Indywiki Developer Notes
indywiki.py : GUI logic and algorithms
qrc_resources.py contains the images (encoded) so it is not necessary to ship them on separate files
config.py has the user options (language of last visit, geometry of the application plus some other variables)
web1/ contains wikipedia.py, which is part of the nodebox web library for python. wikipedia.py does many of the queries to the wikipedia API.
def main(): creates and displays the GUI (through Ui_MainWindow()) . Initiates:
toolbar with buttons (lineedit, combobox, etc)
other widgets (textBrowsers, etc)
SIGNAL-SLOT connections (eg when a button is pressed, what function is run)

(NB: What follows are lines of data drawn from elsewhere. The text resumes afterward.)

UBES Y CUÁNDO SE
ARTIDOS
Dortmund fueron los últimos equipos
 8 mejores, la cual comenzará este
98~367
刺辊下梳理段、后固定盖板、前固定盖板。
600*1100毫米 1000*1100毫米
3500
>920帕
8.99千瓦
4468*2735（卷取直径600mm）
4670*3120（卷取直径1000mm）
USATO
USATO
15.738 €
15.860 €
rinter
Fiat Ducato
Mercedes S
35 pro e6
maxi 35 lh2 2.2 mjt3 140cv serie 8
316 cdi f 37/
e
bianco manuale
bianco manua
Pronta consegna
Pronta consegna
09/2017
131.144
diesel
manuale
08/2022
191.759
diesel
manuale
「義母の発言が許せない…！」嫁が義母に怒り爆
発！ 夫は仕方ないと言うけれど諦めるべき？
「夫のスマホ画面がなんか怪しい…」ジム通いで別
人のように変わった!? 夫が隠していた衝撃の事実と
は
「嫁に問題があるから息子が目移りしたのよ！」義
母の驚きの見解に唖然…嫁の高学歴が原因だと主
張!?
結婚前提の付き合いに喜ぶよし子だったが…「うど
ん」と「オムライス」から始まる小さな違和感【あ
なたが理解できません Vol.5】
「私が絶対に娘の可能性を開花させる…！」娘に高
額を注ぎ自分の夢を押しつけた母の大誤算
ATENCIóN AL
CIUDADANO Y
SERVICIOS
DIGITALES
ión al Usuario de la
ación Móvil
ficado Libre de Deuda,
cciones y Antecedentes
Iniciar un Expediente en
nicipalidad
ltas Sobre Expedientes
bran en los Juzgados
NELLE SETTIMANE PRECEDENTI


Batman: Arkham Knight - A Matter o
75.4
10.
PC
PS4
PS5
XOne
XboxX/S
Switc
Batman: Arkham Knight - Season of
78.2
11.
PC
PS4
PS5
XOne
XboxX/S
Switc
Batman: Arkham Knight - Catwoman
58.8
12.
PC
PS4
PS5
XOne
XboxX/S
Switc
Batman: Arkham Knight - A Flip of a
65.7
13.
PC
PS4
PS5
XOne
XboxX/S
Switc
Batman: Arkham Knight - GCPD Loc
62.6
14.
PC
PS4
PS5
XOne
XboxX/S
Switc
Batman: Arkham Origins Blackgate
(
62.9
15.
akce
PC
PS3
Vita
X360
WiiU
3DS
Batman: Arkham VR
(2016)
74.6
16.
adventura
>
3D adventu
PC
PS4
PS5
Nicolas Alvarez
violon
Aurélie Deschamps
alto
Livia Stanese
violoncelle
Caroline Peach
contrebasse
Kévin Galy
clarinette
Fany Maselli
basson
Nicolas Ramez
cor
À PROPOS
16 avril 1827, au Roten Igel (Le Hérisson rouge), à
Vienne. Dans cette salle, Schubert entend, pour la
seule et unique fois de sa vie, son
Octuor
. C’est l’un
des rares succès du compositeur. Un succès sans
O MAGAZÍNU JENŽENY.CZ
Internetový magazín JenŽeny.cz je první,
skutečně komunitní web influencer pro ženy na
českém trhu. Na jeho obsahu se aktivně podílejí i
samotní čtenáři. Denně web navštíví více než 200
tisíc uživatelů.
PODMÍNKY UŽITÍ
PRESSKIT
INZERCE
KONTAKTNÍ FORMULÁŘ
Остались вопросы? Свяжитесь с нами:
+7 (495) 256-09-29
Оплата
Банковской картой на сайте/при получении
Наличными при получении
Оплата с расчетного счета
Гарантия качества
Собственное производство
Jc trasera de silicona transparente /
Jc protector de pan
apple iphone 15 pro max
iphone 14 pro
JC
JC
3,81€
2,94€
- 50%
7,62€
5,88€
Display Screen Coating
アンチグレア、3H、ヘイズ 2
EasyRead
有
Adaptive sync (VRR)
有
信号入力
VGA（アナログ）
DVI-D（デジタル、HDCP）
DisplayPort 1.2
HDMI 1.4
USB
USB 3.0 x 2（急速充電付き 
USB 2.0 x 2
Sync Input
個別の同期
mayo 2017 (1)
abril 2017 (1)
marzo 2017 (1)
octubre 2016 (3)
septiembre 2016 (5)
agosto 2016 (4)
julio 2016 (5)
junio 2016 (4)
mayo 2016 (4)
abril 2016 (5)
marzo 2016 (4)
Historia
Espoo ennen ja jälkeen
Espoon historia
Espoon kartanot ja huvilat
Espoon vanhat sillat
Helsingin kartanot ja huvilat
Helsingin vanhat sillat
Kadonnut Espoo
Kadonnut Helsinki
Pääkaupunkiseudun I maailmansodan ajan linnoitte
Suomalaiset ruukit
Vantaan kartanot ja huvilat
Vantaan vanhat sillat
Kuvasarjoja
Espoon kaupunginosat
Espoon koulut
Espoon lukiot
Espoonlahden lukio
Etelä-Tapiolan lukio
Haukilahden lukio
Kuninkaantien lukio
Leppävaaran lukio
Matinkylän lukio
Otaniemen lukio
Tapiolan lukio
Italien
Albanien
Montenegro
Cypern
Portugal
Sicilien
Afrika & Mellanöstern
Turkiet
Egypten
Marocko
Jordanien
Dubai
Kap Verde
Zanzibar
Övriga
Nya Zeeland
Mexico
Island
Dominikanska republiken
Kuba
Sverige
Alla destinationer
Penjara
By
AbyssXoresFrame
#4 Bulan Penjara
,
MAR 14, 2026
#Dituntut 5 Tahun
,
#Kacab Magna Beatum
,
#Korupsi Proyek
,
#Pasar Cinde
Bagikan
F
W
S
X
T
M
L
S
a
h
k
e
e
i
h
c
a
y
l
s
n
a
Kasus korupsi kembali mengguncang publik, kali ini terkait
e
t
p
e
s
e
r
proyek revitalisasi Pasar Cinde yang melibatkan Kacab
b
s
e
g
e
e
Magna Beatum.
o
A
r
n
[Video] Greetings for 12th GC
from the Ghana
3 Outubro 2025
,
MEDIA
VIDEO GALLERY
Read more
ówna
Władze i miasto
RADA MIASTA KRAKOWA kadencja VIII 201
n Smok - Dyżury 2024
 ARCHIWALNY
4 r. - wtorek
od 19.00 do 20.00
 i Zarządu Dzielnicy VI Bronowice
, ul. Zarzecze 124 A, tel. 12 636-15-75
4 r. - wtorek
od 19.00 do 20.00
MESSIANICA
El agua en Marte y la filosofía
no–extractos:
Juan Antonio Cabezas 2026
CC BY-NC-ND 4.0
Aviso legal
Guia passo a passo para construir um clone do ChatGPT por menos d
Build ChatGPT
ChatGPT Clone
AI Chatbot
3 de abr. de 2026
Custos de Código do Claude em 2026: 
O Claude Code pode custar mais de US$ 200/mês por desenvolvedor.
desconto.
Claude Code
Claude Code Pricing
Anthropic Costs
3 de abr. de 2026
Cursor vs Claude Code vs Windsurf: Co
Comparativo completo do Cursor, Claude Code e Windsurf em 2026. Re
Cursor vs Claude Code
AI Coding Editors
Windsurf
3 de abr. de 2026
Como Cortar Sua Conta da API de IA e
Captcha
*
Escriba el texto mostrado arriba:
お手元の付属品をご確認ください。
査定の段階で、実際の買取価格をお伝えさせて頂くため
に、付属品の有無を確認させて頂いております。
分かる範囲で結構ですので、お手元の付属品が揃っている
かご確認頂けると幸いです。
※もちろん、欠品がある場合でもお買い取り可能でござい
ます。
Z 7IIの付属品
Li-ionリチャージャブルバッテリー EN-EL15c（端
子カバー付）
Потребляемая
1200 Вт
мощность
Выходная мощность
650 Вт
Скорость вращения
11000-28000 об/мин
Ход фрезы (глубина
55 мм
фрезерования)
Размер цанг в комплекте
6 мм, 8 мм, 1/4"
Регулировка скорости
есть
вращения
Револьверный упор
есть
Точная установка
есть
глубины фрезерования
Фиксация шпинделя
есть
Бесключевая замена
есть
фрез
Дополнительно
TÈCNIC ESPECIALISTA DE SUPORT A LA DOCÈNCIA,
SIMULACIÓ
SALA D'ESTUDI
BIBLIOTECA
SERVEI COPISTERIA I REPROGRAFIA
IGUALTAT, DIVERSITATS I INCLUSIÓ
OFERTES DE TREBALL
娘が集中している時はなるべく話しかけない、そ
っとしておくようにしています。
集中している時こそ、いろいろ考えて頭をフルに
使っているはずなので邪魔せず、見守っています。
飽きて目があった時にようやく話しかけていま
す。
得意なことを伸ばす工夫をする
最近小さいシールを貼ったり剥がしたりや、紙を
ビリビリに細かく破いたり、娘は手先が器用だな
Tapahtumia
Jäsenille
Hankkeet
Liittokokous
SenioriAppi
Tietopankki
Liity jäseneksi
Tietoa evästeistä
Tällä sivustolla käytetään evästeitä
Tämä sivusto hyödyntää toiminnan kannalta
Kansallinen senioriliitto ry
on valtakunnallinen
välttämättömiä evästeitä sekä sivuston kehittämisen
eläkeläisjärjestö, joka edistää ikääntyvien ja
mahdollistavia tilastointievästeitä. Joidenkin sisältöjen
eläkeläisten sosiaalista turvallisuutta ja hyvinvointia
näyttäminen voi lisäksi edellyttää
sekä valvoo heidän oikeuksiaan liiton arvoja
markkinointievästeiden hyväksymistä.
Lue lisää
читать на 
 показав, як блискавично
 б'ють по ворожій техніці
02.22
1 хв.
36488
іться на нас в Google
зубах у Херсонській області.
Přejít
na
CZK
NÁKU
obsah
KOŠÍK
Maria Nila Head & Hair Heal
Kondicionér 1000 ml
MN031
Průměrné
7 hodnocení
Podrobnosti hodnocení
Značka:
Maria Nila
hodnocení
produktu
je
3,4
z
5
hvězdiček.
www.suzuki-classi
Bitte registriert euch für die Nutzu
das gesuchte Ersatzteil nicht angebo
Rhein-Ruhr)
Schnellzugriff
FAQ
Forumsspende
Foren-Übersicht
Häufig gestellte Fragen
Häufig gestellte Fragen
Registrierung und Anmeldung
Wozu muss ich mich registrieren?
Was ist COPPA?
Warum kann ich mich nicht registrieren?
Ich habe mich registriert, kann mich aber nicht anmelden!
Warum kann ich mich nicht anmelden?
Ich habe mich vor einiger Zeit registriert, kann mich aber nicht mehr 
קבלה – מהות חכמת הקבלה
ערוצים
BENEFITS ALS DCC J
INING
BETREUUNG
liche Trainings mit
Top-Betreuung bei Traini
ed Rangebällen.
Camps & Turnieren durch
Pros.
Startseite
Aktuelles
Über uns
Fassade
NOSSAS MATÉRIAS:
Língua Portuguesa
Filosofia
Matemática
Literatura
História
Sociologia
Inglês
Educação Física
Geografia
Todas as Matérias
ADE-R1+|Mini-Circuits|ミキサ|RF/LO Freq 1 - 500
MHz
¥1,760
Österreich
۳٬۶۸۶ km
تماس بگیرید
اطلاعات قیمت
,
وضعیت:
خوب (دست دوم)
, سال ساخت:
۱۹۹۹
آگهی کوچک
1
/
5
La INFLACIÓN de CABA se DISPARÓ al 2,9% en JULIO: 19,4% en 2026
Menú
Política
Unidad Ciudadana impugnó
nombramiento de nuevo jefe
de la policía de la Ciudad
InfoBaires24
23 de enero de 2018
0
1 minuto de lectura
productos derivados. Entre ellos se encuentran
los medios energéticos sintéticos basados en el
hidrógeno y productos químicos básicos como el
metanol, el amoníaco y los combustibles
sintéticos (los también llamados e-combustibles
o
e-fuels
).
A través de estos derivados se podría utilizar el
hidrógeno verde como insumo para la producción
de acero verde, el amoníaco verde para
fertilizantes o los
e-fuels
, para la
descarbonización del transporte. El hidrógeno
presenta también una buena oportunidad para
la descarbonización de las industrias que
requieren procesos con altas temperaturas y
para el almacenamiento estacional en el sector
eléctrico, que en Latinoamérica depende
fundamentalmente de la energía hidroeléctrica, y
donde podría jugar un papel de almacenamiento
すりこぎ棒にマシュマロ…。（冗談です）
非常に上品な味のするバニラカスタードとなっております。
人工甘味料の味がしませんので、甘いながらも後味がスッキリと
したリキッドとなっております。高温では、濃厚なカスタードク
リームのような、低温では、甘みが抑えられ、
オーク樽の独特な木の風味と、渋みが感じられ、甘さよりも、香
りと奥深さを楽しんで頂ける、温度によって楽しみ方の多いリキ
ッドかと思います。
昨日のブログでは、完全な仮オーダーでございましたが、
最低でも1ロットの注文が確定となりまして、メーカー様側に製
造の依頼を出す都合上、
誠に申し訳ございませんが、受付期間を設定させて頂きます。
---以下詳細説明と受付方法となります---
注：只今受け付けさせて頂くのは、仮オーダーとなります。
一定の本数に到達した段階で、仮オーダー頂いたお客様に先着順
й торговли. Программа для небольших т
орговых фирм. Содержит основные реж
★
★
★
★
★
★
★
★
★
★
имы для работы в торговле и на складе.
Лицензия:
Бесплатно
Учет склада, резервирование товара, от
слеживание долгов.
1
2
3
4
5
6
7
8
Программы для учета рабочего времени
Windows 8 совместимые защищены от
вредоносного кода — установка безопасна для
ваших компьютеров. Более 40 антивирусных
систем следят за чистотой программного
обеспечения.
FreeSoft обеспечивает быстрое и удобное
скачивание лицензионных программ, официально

Most of the widgets are initiated on their own classes (subclasses of main QT widgets) that are found on second half of indywiki.py and below (eg MYLINEEDIT(), MyTextBrowser2() etc)
wikipedia.search is part of the nodebox web library for python. It is used within indywiki to search for an article, and returns: article's text (unicode), article's links (list of unicode strings), article's translations (list of unicode strings), categories an article belongs (list of unicode strings). More specifically, it gives an article's text as a whole text, or splitted in paragraphs.
so when the user enters a query, first_click() is called, that stores the value plus language (wikipedia site) on a list (Back button needs this), sets the mouse pointer as busy, makes a quick sanitization (replace(' ', '_')) and calls class first_click_zero().
first_click_zero() performs the article search. It makes a search through wikipedia.search . In case it gets a reply it emits a signal and goes to first_clicka(). If it doesn't find any result, it tries to get the article's name searching Special:Search/article in the url and get the redirect (Wikipedia redirects a misspelled article into the actual article, if it exists). If this fails it emits a signal and goes to no_results(). If there's a wikipedia.search error, or there are network connection problems it emits a signal for no_resutlts_two() that shows a related message on the statusbar. On the other hand, no_results() will perform a full search on Wikipedia and display a list of the first results, so a user can choose which one is the article she was looking for.
first_clicka() saves the application geometry on the user's config file, clears the textBrowsers, increases the progressBar and starts displaying stuff: paragraph's titles, first paragraph's text (sort of the article's summary, according to Wikipedia article's guidelines), links found on the article's page (the first 500), and emits a signal to go on with display_images()
display_images() uses getImages() to get a dict with info on the articles images, as title, url, width and height -if there are any images. If there are ten images or more, it calls Download_native() (shown later) in ten threads to start downloading and displaying them, since we have ten buttons on the Gui. If 0<n<10 images are found, Download_native() is called n times. Then it emits a signal to go on with display_images_2() and displays a message on the statusbar.
display_images_2() sends a query to the Wikipedia api and gets the list of backlinks (articles that link back to our article). This will be used to estimate the weights of each link, so links with bigger weights are more closely related to our initial article. After it gets the backlinks, it calls filter_links() that estimates this weights. In the case the article has <10 images, get_first_ten() is called, that will try to display the most closely related links, till the ten buttons on the gui are all filled. In the other case, the program waits for a user's intervention to do anything else.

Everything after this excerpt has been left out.